Every first Thursday of the month my neighborhood (Hillcrest) hosts a “Shop & Sip” in which business stay open late and offer various free drinks and snacks to customers. When the weather is nice it usually draws a huge number of people, and there are always food vendors, artists, jewelers, and musicians showcasing their wares on the side of the streets. I had told myself over a week ago that I would go busking with my guitar at this event for a little extra cash and to advertise for guitar lessons. Yet I woke up feeling groggy and unmotivated, and began to talk myself out of it in my mind: “it’s not a real gig, you don’t have to do it… you don’t want to see people you know there, it will be awkward… busking isn’t respectable… you aren’t going to get any money… it’s totally not worth it… etc.” Eventually I decided on a compromise: I would go to the slightly richer, and more family oriented neighborhood of the Heights (which I believed also took part in the 1st Thursday Shop & Sip) and find a spot to play. I thought this would be a better place to advertise guitar lessons and a spot where there wouldn’t necessarily be a lot of people I know seeing me perform the lowly work of busking.
I rode my bike from Hillcrest to the Heights and stopped in Stephano’s Fine Art Gallery, where I met Stephano Sutherlin himself (an extremely kind and helpful man). He informed me that the Heights does not actually take part in the 1st Thursday Shop & Sip festivities, but that they have something similar on the 3rd Thursday of every month. He also seemed willing to have me play at his gallery sometime and pointed me towards some other good venues (he even called a couple places for me!). I’m convinced that personal interactions like these are the best way to develop a career in music (perhaps a career in anything). Yes it is much easier to sit at home and just send out emails, facebook messages, and blog posts 😉 about your music, but it is also much easier for people to turn down or ignore these mediums. Music is a social art— musicians rely on and interact with other people during most every step (from rehearsing/performing with other musicians, to talking with venue owners, to establishing a connection with the audience). The working musician must develop a great skill for interpersonal communication.

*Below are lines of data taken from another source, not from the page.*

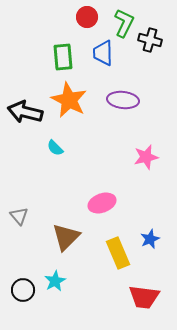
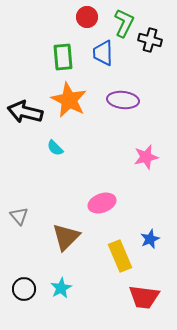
yellow rectangle: moved 2 px right, 3 px down
cyan star: moved 6 px right, 7 px down
black circle: moved 1 px right, 1 px up
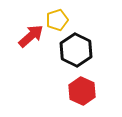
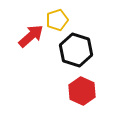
black hexagon: rotated 8 degrees counterclockwise
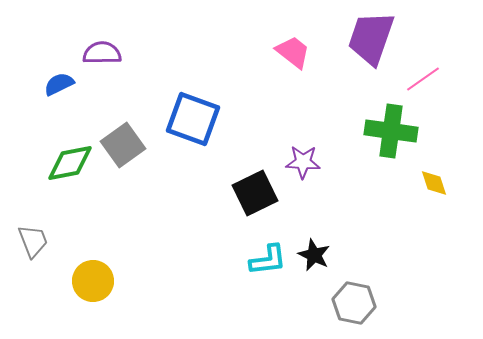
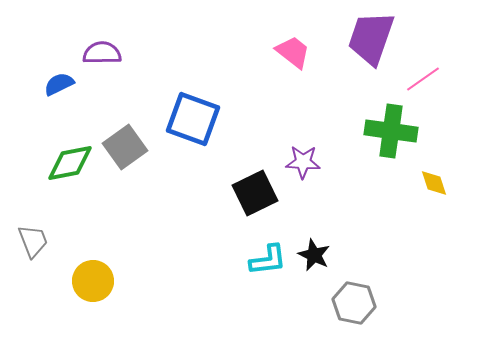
gray square: moved 2 px right, 2 px down
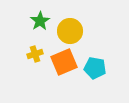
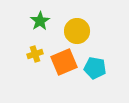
yellow circle: moved 7 px right
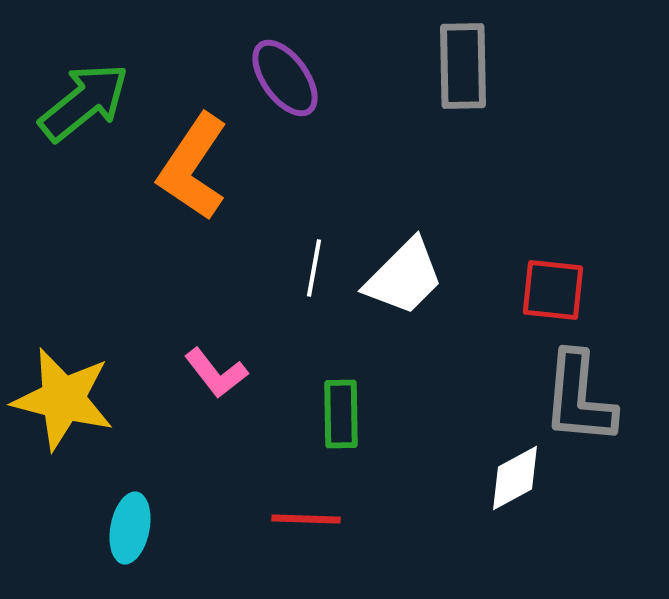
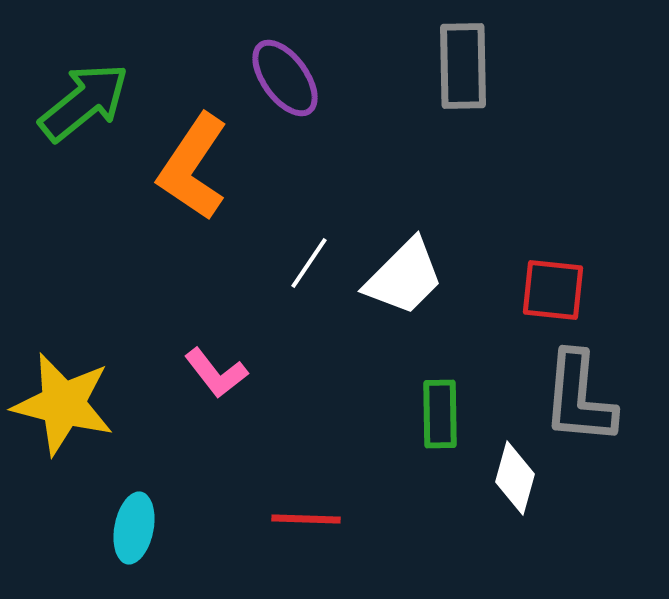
white line: moved 5 px left, 5 px up; rotated 24 degrees clockwise
yellow star: moved 5 px down
green rectangle: moved 99 px right
white diamond: rotated 46 degrees counterclockwise
cyan ellipse: moved 4 px right
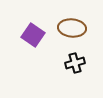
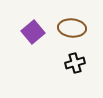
purple square: moved 3 px up; rotated 15 degrees clockwise
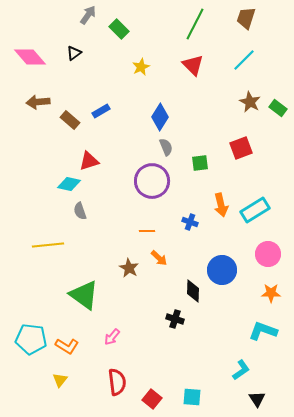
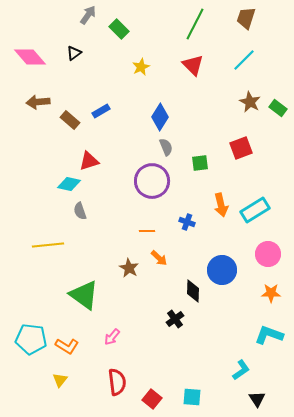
blue cross at (190, 222): moved 3 px left
black cross at (175, 319): rotated 36 degrees clockwise
cyan L-shape at (263, 331): moved 6 px right, 4 px down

So after being energized by my interaction with Stephano I returned to Hillcrest to look for a good spot to play later that evening. I spotted a good bench in front of Hillcrest Artisan Meats (H.A.M.) and the workers there graciously agreed to let me use one of their outlets to power my amp. I went home to prepare, and thought it would be nice to have more than just a single guitar so I borrowed my brother-in-law’s loop pedal (which would allow me to play melodies and solos over my recorded harmonies), and quickly learned how to operate it. I ended up playing from about 6-7pm (I didn’t anticipate H.A.M. closing so early), and though it was shorter than I expected, I was pleased with people’s reaction to my music and relatively satisfied with the $16 I made (more than enough money for dinner)— I’m sure my rate would have improved later on in the evening with a few more drinks in everyone’s system 🙂
My initial reservations about busking come from a place of self-consciousness and a vague sense that busking is somehow a seedy or disreputable activity. Yet my better judgement knows that it is a perfectly fine and honest pursuit for me. I am talented, and playing good music for people to hear for free. I am not begging, or demanding payment, but if people so choose, they can drop a dollar in my hat. Furthermore, street performance is an ancient art! The street is virtually the one consistent stage for musicians and artists from antiquity to today and I should be proud to carry on such a legacy. Finally, the street is perhaps the purest test of whether people like your music— they didn’t come to hear it, they aren’t invested in it, but if they turn their heads, stop, and take time out of their day to listen, you must be doing something right.